Were ya'll trolling or fishing minnows? We fished sometime around Thanksgiving and it was real slow also. The wind was blowing so hard that we couldn't keep our speed right. Finally tied on some crank baits and started trolling with the outboard and within 10 minutes we were hooked up. Fought something for about 5 minutes while it was screaming drag and made a hard run and snapped our line. Needless to say we've bought more cranks and will be back very soon! It had to of been a good striper :thumbup:


----------



## in the boat (Mar 5, 2010)

skiff89_jr said:


> Were ya'll trolling or fishing minnows? We fished sometime around Thanksgiving and it was real slow also.

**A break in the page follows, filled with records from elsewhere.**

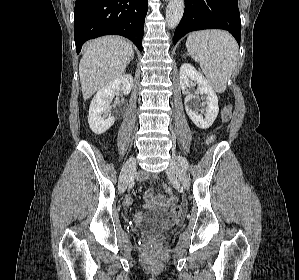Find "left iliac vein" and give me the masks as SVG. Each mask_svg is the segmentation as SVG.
Returning <instances> with one entry per match:
<instances>
[{
  "label": "left iliac vein",
  "mask_w": 299,
  "mask_h": 280,
  "mask_svg": "<svg viewBox=\"0 0 299 280\" xmlns=\"http://www.w3.org/2000/svg\"><path fill=\"white\" fill-rule=\"evenodd\" d=\"M167 174L176 176L184 188H189V177L186 171L173 159L167 169Z\"/></svg>",
  "instance_id": "1"
}]
</instances>
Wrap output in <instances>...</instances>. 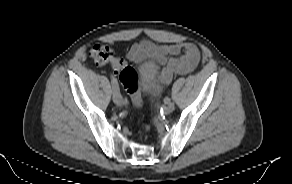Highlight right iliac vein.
Returning <instances> with one entry per match:
<instances>
[{"mask_svg":"<svg viewBox=\"0 0 292 184\" xmlns=\"http://www.w3.org/2000/svg\"><path fill=\"white\" fill-rule=\"evenodd\" d=\"M113 101H114V103L116 104V105H122V104H124L125 102L123 101V99H122V97L120 96H118L117 95V92H114L113 93Z\"/></svg>","mask_w":292,"mask_h":184,"instance_id":"1","label":"right iliac vein"}]
</instances>
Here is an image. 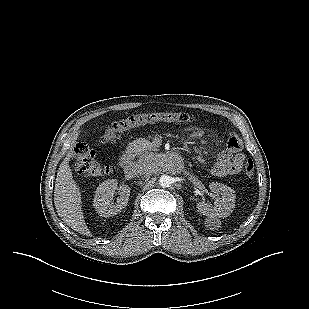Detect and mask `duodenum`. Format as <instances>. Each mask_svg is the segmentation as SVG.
<instances>
[{"label": "duodenum", "mask_w": 309, "mask_h": 309, "mask_svg": "<svg viewBox=\"0 0 309 309\" xmlns=\"http://www.w3.org/2000/svg\"><path fill=\"white\" fill-rule=\"evenodd\" d=\"M133 160L132 152L126 151L120 159V162L124 168H128Z\"/></svg>", "instance_id": "1"}]
</instances>
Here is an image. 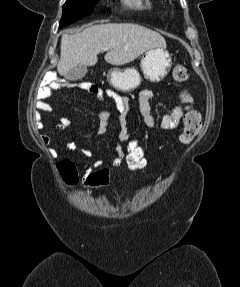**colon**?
I'll return each instance as SVG.
<instances>
[{"label":"colon","mask_w":240,"mask_h":287,"mask_svg":"<svg viewBox=\"0 0 240 287\" xmlns=\"http://www.w3.org/2000/svg\"><path fill=\"white\" fill-rule=\"evenodd\" d=\"M173 81L176 83H184L189 79V71L184 66H176L172 72ZM94 85L88 82L79 84H71V88H81L90 90ZM183 129L179 135V141L182 144H189L197 136L201 118L200 114L193 110L188 109L183 118ZM125 165L128 170L135 174H143L147 168V157L144 148L137 140H127L125 144ZM60 173L73 180L75 176V166L71 161H63L59 164ZM110 177L108 170H101L91 173L85 179V184L91 188L103 187L109 184Z\"/></svg>","instance_id":"colon-1"}]
</instances>
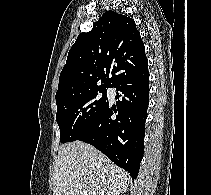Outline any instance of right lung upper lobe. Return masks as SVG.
<instances>
[{"label": "right lung upper lobe", "instance_id": "right-lung-upper-lobe-1", "mask_svg": "<svg viewBox=\"0 0 211 195\" xmlns=\"http://www.w3.org/2000/svg\"><path fill=\"white\" fill-rule=\"evenodd\" d=\"M146 66L144 44L134 20L106 11L91 31L78 35L69 50L59 77L56 104L112 87L121 77Z\"/></svg>", "mask_w": 211, "mask_h": 195}]
</instances>
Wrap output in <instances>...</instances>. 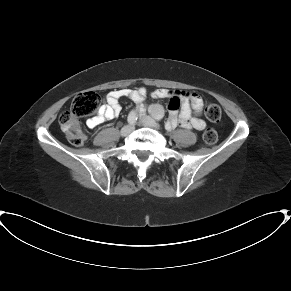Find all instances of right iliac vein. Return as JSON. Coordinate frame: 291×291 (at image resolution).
I'll list each match as a JSON object with an SVG mask.
<instances>
[{
	"mask_svg": "<svg viewBox=\"0 0 291 291\" xmlns=\"http://www.w3.org/2000/svg\"><path fill=\"white\" fill-rule=\"evenodd\" d=\"M134 131V127L131 126V125H127V126H124L122 129H121V135L122 136H128L130 133H132Z\"/></svg>",
	"mask_w": 291,
	"mask_h": 291,
	"instance_id": "63e3f726",
	"label": "right iliac vein"
}]
</instances>
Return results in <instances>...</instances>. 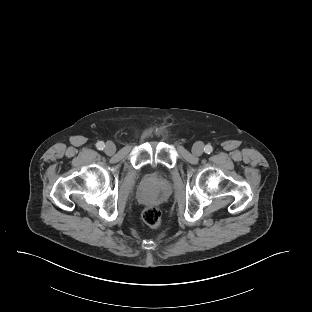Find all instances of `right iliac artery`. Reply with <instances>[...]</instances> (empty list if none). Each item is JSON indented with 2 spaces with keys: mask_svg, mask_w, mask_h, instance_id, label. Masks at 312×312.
Listing matches in <instances>:
<instances>
[{
  "mask_svg": "<svg viewBox=\"0 0 312 312\" xmlns=\"http://www.w3.org/2000/svg\"><path fill=\"white\" fill-rule=\"evenodd\" d=\"M96 147H97V149H99V150H103L104 147H105L104 142L99 141V142L96 144Z\"/></svg>",
  "mask_w": 312,
  "mask_h": 312,
  "instance_id": "82829eb1",
  "label": "right iliac artery"
}]
</instances>
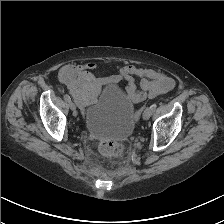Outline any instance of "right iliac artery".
<instances>
[{
	"label": "right iliac artery",
	"instance_id": "1",
	"mask_svg": "<svg viewBox=\"0 0 224 224\" xmlns=\"http://www.w3.org/2000/svg\"><path fill=\"white\" fill-rule=\"evenodd\" d=\"M64 100L69 102V101H71V98L69 95L66 94V95H64Z\"/></svg>",
	"mask_w": 224,
	"mask_h": 224
}]
</instances>
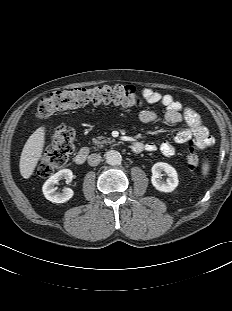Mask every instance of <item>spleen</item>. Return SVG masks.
<instances>
[{
  "label": "spleen",
  "instance_id": "1",
  "mask_svg": "<svg viewBox=\"0 0 232 311\" xmlns=\"http://www.w3.org/2000/svg\"><path fill=\"white\" fill-rule=\"evenodd\" d=\"M208 170H209V164L208 163H204L203 166H202V173H203V175H207Z\"/></svg>",
  "mask_w": 232,
  "mask_h": 311
}]
</instances>
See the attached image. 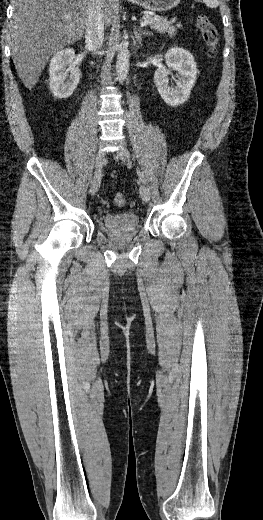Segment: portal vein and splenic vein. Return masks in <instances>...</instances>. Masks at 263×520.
Returning <instances> with one entry per match:
<instances>
[{"label":"portal vein and splenic vein","instance_id":"obj_1","mask_svg":"<svg viewBox=\"0 0 263 520\" xmlns=\"http://www.w3.org/2000/svg\"><path fill=\"white\" fill-rule=\"evenodd\" d=\"M65 18H66V19H70V16L66 15ZM149 23H150L149 20H145V21H142V22L140 23V26L143 27V26L148 25Z\"/></svg>","mask_w":263,"mask_h":520}]
</instances>
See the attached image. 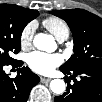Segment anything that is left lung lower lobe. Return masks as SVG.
Instances as JSON below:
<instances>
[{
  "label": "left lung lower lobe",
  "instance_id": "1",
  "mask_svg": "<svg viewBox=\"0 0 102 102\" xmlns=\"http://www.w3.org/2000/svg\"><path fill=\"white\" fill-rule=\"evenodd\" d=\"M64 74L80 75L81 80H74V84L67 81V92L55 97V102H101L102 101V68L94 67L66 71L60 69Z\"/></svg>",
  "mask_w": 102,
  "mask_h": 102
}]
</instances>
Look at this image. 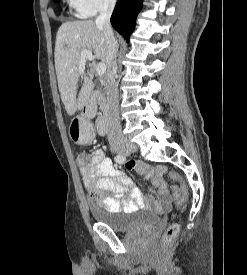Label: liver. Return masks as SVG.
I'll use <instances>...</instances> for the list:
<instances>
[{"label":"liver","mask_w":247,"mask_h":275,"mask_svg":"<svg viewBox=\"0 0 247 275\" xmlns=\"http://www.w3.org/2000/svg\"><path fill=\"white\" fill-rule=\"evenodd\" d=\"M88 50L95 59L109 68L104 34L92 20L63 23L56 34L55 70L61 100L69 116L80 111L87 103L94 88L92 80L79 69L81 52ZM107 72V71H106ZM82 87L77 96L78 82Z\"/></svg>","instance_id":"obj_1"}]
</instances>
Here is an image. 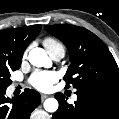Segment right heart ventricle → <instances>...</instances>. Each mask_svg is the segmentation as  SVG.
Listing matches in <instances>:
<instances>
[{
	"mask_svg": "<svg viewBox=\"0 0 119 119\" xmlns=\"http://www.w3.org/2000/svg\"><path fill=\"white\" fill-rule=\"evenodd\" d=\"M43 44L45 45L48 51L53 50L54 48H57V47H63V45L59 41H57L56 39L52 37L45 38L43 40Z\"/></svg>",
	"mask_w": 119,
	"mask_h": 119,
	"instance_id": "obj_1",
	"label": "right heart ventricle"
}]
</instances>
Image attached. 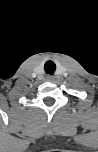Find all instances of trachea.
Wrapping results in <instances>:
<instances>
[{"label": "trachea", "instance_id": "trachea-1", "mask_svg": "<svg viewBox=\"0 0 98 152\" xmlns=\"http://www.w3.org/2000/svg\"><path fill=\"white\" fill-rule=\"evenodd\" d=\"M44 69L47 74L53 75L56 70V65L53 61H47L44 65Z\"/></svg>", "mask_w": 98, "mask_h": 152}]
</instances>
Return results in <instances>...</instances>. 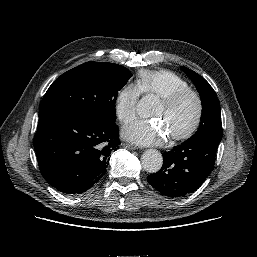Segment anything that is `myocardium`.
<instances>
[{
  "label": "myocardium",
  "instance_id": "1",
  "mask_svg": "<svg viewBox=\"0 0 257 257\" xmlns=\"http://www.w3.org/2000/svg\"><path fill=\"white\" fill-rule=\"evenodd\" d=\"M188 96L192 97L196 102V114L192 123L183 132L171 136V139L174 141L187 139L196 131L204 113L203 99L197 91L190 88L178 90L160 98V101L163 104L167 106H174Z\"/></svg>",
  "mask_w": 257,
  "mask_h": 257
}]
</instances>
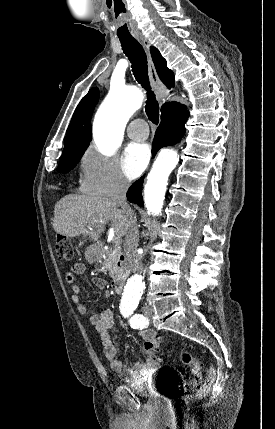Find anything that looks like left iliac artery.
I'll list each match as a JSON object with an SVG mask.
<instances>
[{
  "label": "left iliac artery",
  "mask_w": 275,
  "mask_h": 429,
  "mask_svg": "<svg viewBox=\"0 0 275 429\" xmlns=\"http://www.w3.org/2000/svg\"><path fill=\"white\" fill-rule=\"evenodd\" d=\"M136 307H122L121 313L124 317H129L133 314ZM129 323L134 329H142L148 325V320L142 314H135L129 319Z\"/></svg>",
  "instance_id": "44dca946"
}]
</instances>
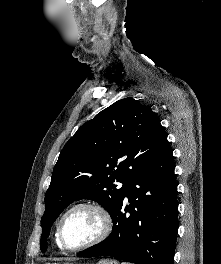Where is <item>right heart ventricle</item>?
Instances as JSON below:
<instances>
[{"label":"right heart ventricle","instance_id":"1","mask_svg":"<svg viewBox=\"0 0 221 264\" xmlns=\"http://www.w3.org/2000/svg\"><path fill=\"white\" fill-rule=\"evenodd\" d=\"M55 243L59 249H62L61 245L59 244L58 238H57V232L55 234Z\"/></svg>","mask_w":221,"mask_h":264}]
</instances>
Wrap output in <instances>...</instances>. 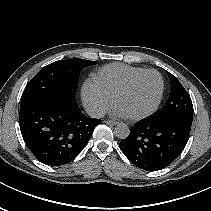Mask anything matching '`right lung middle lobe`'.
Segmentation results:
<instances>
[{"instance_id": "dd1d6c3e", "label": "right lung middle lobe", "mask_w": 211, "mask_h": 211, "mask_svg": "<svg viewBox=\"0 0 211 211\" xmlns=\"http://www.w3.org/2000/svg\"><path fill=\"white\" fill-rule=\"evenodd\" d=\"M95 64L96 61L77 58L59 60L43 67L26 85L20 107L51 97L75 100L79 72Z\"/></svg>"}]
</instances>
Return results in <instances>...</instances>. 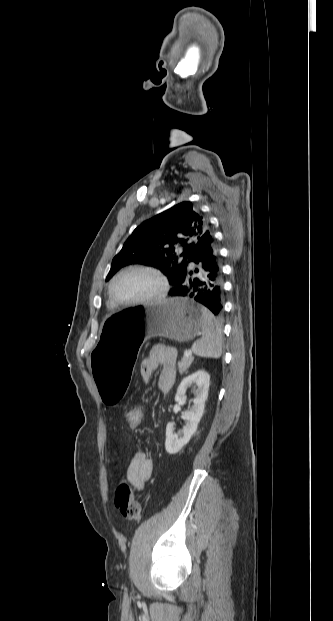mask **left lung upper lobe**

The wind was blowing so hard that we couldn't keep our speed right. Finally tied on some crank baits and started trolling with the outboard and within 10 minutes we were hooked up. Fought something for about 5 minutes while it was screaming drag and made a hard run and snapped our line. Needless to say we've bought more cranks and will be back very soon! It had to of been a good striper :thumbup:


We tried the trolling with very little luck. switched to minnows and it got a little better but still slow. The wife caught her bass on a crank bait. They have some awesome stripes there. If you have any bucktail jigs try giving them a troll through.:thumbsup:


----------



## skiff89_jr (Apr 1, 2011)

Yeah we got a few buck tails to troll with. Should I tail the jigs? If so what with?


----------